Confidencialidad y detectives privados

¿Cómo garantiza la confidencialidad un detective privado?

 Los detectives privados acreditan su condición mediante la tarjeta de identidad profesional (TIP) emitida por el Ministerio del Interior, y que será mostrada por el profesional a petición del cliente. Los despachos de detectives deberán también exhibir el número de inscripción en el llamado Registro Nacional de Seguridad Privada, y que acreditará que el despacho cumple con todos los requisitos que la legalidad exige para el ejercicio de la profesión de detective privado.

Secreto profesional y detectives privados

Detective confidencial

En la actualidad, la profesión de detective privado se encuentra altamente regulada y controlada por el Ministerio de Interior a través de la sección de Seguridad Privada del Cuerpo Nacional de Policía, a quienes rendimos cuentas. La confidencialidad de las investigaciones se encuentra protegida por dos preceptos legales, siendo estos el delito de revelación de secretos (Código Penal, Artículos 197 y ss.) y la Ley de Seguridad Privada, que en sus artículos 49 y 50 detalla que solo quienes encargaran la investigación y los órganos judiciales y/o policiales podrían tener acceso al contenido de los informes.

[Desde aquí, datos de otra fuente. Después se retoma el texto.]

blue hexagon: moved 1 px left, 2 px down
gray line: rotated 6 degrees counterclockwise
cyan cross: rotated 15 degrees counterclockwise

¿Quién puede acceder a los informes de un detective privado?

“¿Quiere esto decir que cualquier policía o juez podría requerir mi informe y enterarse de mi vida privada?” Rotundamente no: Ni tan siquiera los agentes de la sección de seguridad privada que hicieran una inspección en un despacho de detectives tendrían acceso al contenido de este, limitando su actuación a comprobar la existencia de un contrato de vinculación y de la existencia de un informe. Para que su contenido fuera observado, tendría que existir una orden judicial o un procedimiento sancionador relacionado con ese informe, y por supuesto, ambas se tratan de circunstancias excepcionales y que protegerían al máximo la privacidad de nuestro cliente.

Sabemos que un ciudadano medio no acude cada día a un despacho de detectives, y cuando lo hace desconoce habitualmente que va a encontrar. Sabemos que se encuentra incómodo, por que debe descubrirse ante nosotros y desvelar algunas de sus facetas más íntimas, ya sea por una infidelidad o por un problema con sus hijos. Y cuando el asunto finaliza, puede ser peor, porque nuestros descubrimientos pueden ser más amplios de lo previsto. Por ello, y porque sabemos lo difícil que puede resultar para un cliente descubrirse ante nosotros primero y descubrir una realidad inesperada después, es por lo que siempre les ofrecemos la mayor garantía de confidencialidad: nuestra profesionalidad.